RTP can be described as a UDP add-in that adds to each transmitted packet valuable information about the sequence number (which will put the received packets back in order) plus a packet timestamp for the database restore. Of time. Thus, the receiver of information knows the date on which a packet was sent and can measure the time spent in the network to reduce the transmission time by comparing the transmission times of several packets of the same exchange.

RTP is managed at the application level. Its purpose is to provide end-to-end transport functions for real-time applications over multicast or unicast network services (audio conferencing, interactive video/video broadcasting, audio/simulation). The primary role of RTP is to implement IP packet sequence numbers to reconstruct the voice or video information even if the underlying network changes the packet order. From a technical point of view, RTP allows :

– Reconstitute the time base of the audio, video, and real-time data streams in general.
– Quickly detect packet loss and inform the source in a time compatible with the service.
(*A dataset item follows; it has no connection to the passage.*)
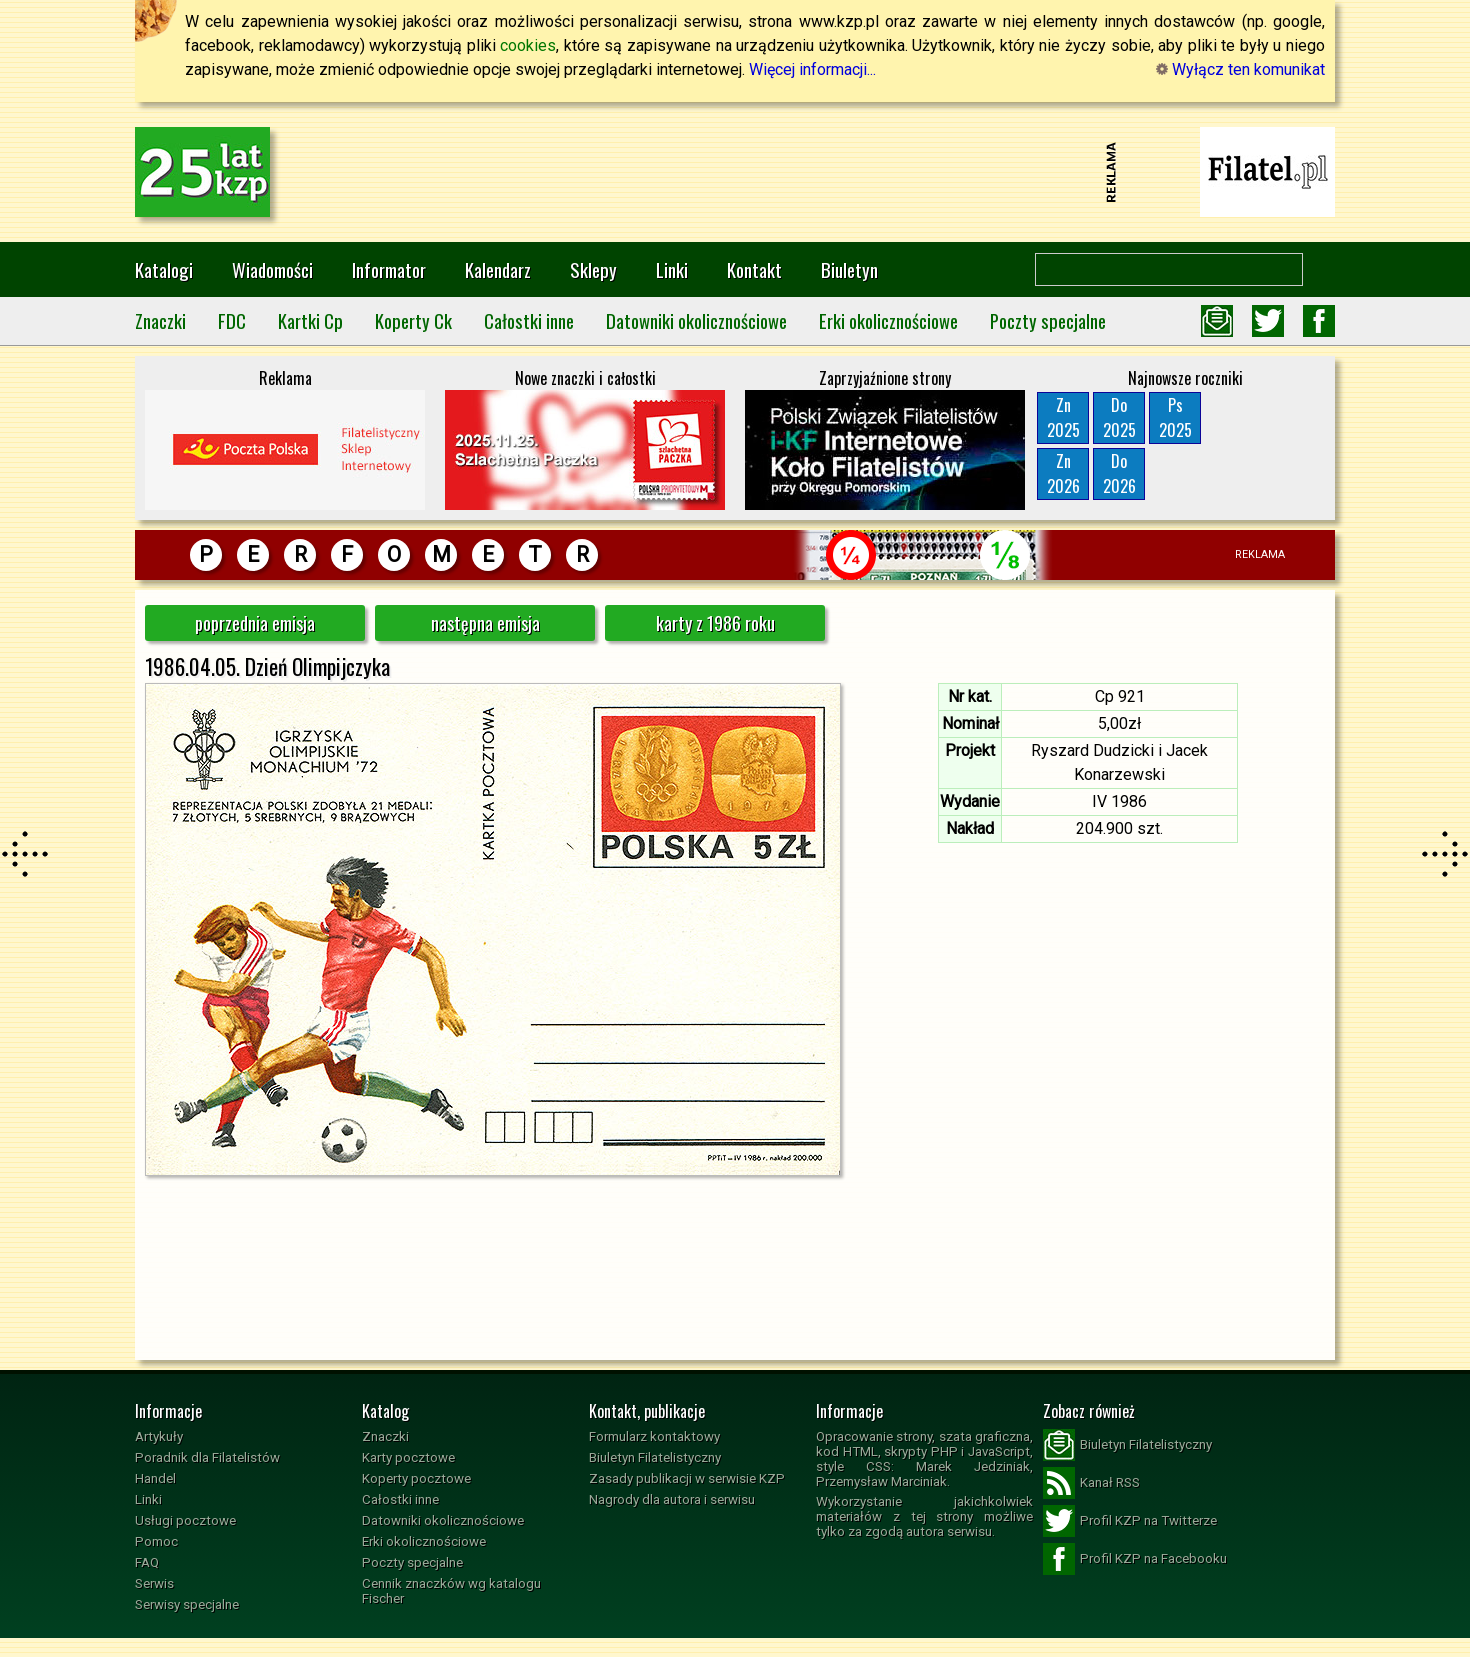 The image size is (1470, 1657). Describe the element at coordinates (715, 623) in the screenshot. I see `karty z 1986 roku` at that location.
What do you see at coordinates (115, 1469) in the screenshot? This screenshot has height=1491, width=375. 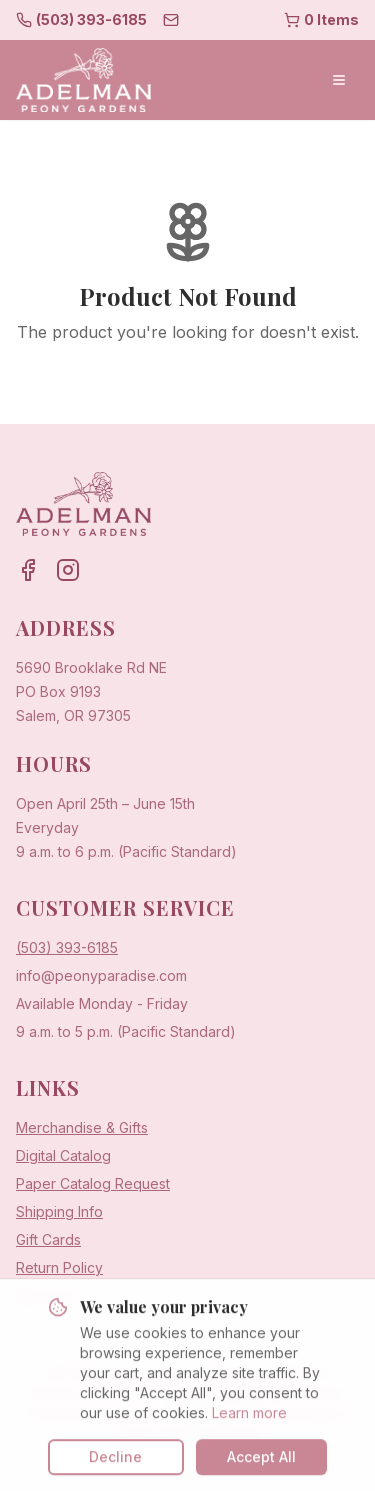 I see `Decline` at bounding box center [115, 1469].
Like any other telecommunication protocol, RTP has certain limitations :

– RTP does not act at the level of the routers.
– It does not control QoS.
– It does not reserve resources (RSVP intervenes at this level). RSVP is a signaling protocol that allows the application to make resource reservations on the Internet.
– RTP does not guarantee the delivery of the packages.
– RTP does not provide automatic retransmission of missing packets.
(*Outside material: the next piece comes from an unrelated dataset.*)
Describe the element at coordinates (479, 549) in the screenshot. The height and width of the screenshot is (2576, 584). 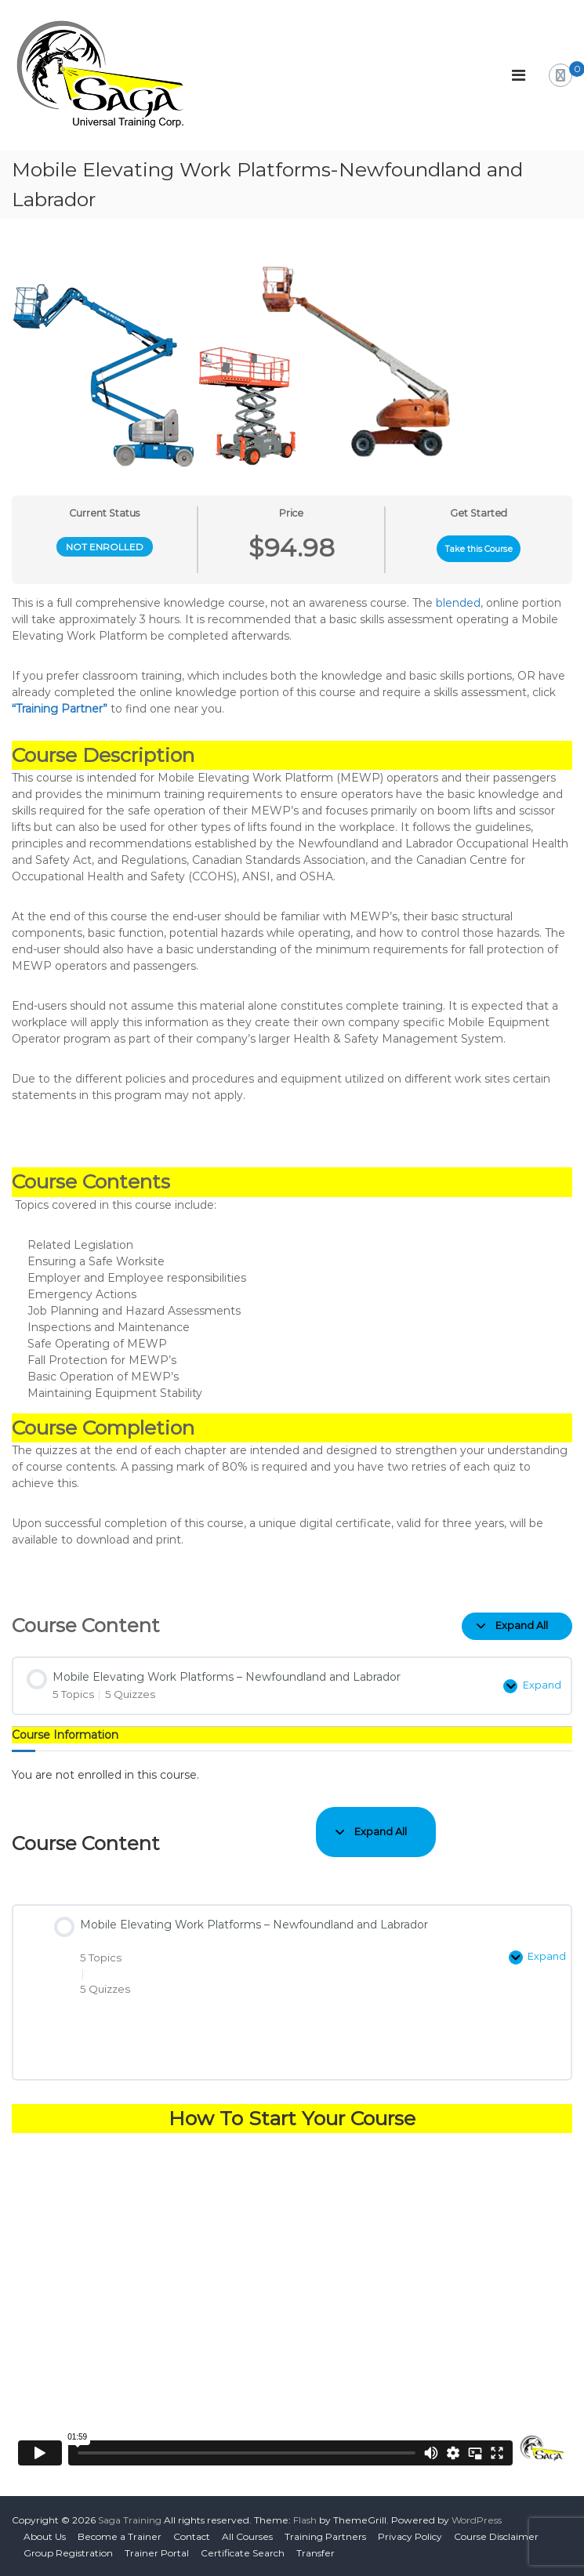 I see `Take this Course` at that location.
The RTCP protocol is built into RTP. Its primary role is to report (at the source) the network behavior (provide information about the quality of the network) by distributing statistical results made by the participants in an RTP session. Technically, this is called feedback.


The source can exploit this information that carries in real-time to adapt the type of coding to the level of available resources. It also ensures the communication of information, identification of participants of an RTP session. Thus everyone can know how many participants are part of the conference. Finally, it adjusts the transmission rate. This information will be used to improve the output rate and adapt it to accommodate all people wishing to join the event.

The confidentiality of media flows is achieved by encryption. As the data compression used with the payload formats described in this profile is applied end-to-end, the encryption can be done after the compression so that there is no conflict between the two operations. A potential denial of service threat exists for data encodings that use compression techniques with a computing load different from that of the receiving end. Under extreme conditions, an attacking potential can inject into the flow of complex pathogenic datagrams to be decoded that cause the overload of the recipient. As with any IP-based protocol, a receiver may be overloaded merely by receiving too many desired or unwanted packets in some circumstances.

Thus, software that deploys the RTP protocol is considered as an IP network monitoring software. It may have audio conversion options in addition to all of its Capture Utility and Frame Analyzer capabilities. For example, it would be possible to know how a hacker with access to a LAN can easily sniff it, analyze RTP streams and listen to a particular conversation. This type of software exists for use in a Windows or Linux environment. In both cases, a graphical interface facilitates the commands of such software for backup and exploitation.